WHAT TO DO: Pictures in the entries below are excluded; copy only the lines from the one containing "Primary Menu" to the one containing "recomandări și noutăți!", both included.

DATASET RECORDS:
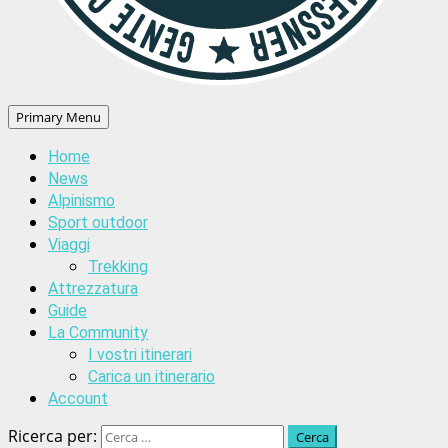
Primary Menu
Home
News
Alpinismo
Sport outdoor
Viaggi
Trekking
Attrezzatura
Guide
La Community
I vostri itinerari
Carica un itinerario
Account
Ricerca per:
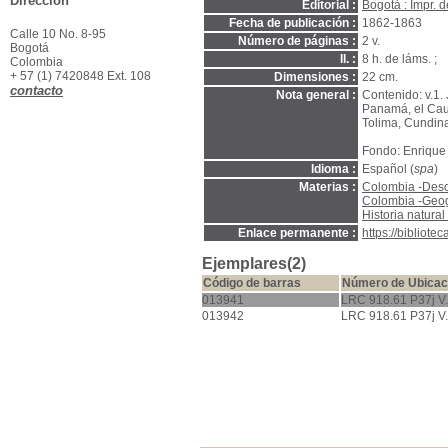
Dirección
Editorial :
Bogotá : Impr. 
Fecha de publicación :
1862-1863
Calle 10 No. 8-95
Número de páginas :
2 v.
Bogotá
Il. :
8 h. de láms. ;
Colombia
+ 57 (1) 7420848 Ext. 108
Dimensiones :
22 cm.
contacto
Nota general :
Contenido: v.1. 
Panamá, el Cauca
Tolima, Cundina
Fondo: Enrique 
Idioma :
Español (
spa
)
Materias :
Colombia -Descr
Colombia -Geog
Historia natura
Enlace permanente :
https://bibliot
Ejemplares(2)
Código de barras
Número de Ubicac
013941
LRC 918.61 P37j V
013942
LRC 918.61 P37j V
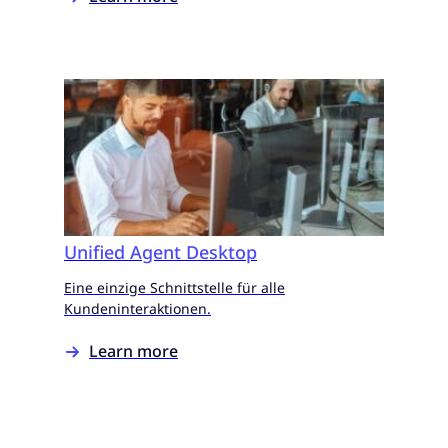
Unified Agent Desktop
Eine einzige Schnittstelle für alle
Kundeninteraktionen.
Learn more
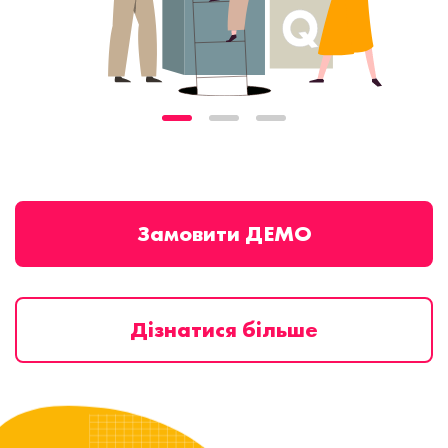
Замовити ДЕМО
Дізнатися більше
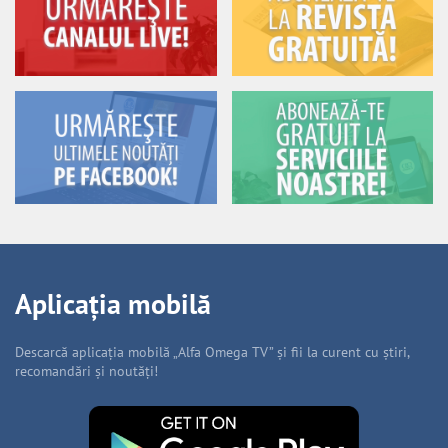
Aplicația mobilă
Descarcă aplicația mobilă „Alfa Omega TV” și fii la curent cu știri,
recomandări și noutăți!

==

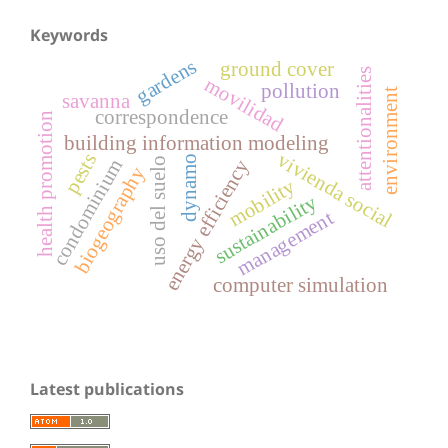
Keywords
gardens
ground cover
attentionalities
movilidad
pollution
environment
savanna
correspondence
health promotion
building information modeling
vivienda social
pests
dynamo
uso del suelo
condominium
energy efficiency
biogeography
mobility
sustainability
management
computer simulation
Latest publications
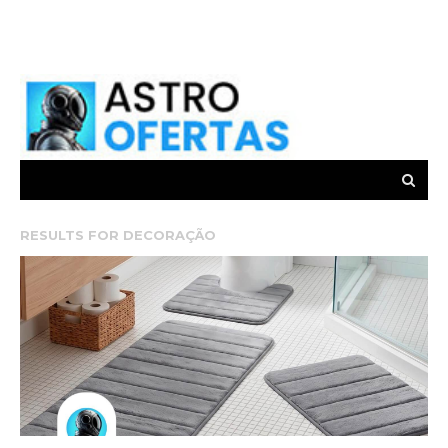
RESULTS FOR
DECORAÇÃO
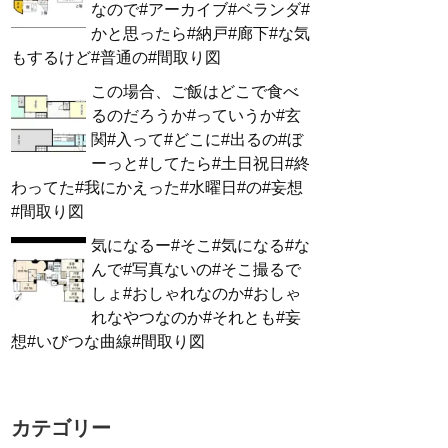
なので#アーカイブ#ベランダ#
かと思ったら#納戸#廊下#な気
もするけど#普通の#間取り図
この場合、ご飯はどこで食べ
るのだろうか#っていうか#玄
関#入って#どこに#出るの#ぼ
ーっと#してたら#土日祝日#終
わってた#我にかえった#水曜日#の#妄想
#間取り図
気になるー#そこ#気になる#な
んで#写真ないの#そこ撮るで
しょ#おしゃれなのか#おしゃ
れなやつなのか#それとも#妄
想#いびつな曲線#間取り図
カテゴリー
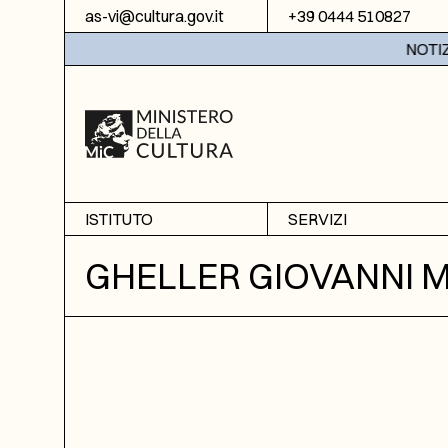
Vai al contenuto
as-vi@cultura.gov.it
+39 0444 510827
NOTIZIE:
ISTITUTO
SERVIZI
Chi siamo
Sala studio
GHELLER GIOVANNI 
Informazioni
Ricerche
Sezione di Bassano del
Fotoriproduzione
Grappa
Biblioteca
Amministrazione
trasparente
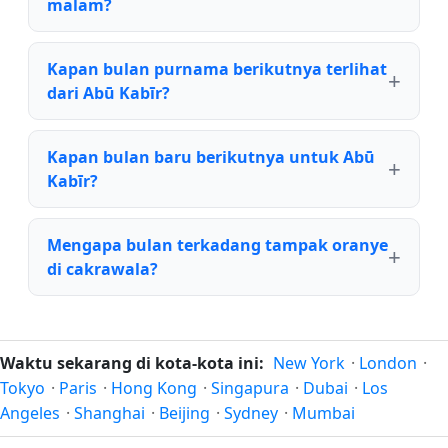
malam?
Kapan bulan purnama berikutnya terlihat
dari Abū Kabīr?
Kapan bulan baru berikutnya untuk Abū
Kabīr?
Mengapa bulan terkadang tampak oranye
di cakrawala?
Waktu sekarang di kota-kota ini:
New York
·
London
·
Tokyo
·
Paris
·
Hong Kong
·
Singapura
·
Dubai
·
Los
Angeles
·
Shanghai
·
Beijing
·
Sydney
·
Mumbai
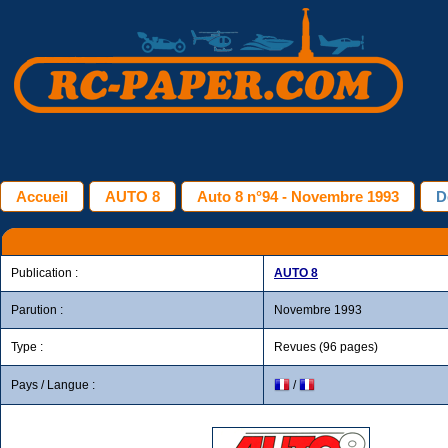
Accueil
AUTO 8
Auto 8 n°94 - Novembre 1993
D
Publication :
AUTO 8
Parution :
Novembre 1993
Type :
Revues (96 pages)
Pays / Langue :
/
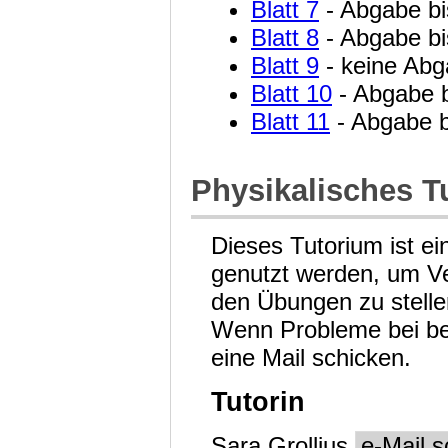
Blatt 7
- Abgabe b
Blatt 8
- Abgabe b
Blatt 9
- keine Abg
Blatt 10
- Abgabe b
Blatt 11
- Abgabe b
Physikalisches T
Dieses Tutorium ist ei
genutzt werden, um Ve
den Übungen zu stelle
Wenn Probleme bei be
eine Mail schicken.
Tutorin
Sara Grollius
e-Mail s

* * *

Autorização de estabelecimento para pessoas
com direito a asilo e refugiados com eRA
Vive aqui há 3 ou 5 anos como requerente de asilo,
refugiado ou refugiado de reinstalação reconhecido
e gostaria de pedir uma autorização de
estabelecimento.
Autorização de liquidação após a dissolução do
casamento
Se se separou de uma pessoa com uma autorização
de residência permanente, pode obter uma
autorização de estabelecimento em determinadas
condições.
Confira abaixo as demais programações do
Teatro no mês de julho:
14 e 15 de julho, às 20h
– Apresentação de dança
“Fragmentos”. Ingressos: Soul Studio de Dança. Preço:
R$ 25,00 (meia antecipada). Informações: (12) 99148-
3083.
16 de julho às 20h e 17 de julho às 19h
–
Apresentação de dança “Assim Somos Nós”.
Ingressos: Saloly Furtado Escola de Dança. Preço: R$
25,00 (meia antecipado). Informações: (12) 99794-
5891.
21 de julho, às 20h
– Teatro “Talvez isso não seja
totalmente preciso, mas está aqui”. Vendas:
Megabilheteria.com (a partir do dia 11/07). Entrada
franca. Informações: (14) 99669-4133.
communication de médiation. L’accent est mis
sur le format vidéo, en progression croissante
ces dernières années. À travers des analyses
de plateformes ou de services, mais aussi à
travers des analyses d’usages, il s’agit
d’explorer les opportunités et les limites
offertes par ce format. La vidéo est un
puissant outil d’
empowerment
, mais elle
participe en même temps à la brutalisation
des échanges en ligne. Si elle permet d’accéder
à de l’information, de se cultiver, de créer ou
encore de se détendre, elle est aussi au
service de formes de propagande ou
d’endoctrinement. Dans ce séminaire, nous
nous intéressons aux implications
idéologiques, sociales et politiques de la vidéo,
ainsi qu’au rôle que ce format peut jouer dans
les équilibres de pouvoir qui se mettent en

SOLUTION BELOW:
Primary Menu
Home
News
Alpinismo
Sport outdoor
Viaggi
Trekking
Attrezzatura
Guide
La Community
I vostri itinerari
Carica un itinerario
Account
Ricerca per:
Dirección
Editorial :
Bogotá : Impr. 
Fecha de publicación :
1862-1863
Calle 10 No. 8-95
Número de páginas :
2 v.
Bogotá
Il. :
8 h. de láms. ;
Colombia
+ 57 (1) 7420848 Ext. 108
Dimensiones :
22 cm.
contacto
Nota general :
Contenido: v.1. 
Panamá, el Cauca
Tolima, Cundina
Fondo: Enrique 
Idioma :
Español (
spa
)
Materias :
Colombia -Descr
Colombia -Geog
Historia natura
Enlace permanente :
https://bibliot
Ejemplares(2)
Código de barras
Número de Ubicac
013941
LRC 918.61 P37j V
013942
LRC 918.61 P37j V
Unified Agent Desktop
Eine einzige Schnittstelle für alle
Kundeninteraktionen.
Learn more
Замовити ДЕМО
Дізнатися більше
Aplicația mobilă
Descarcă aplicația mobilă „Alfa Omega TV” și fii la curent cu știri,
recomandări și noutăți!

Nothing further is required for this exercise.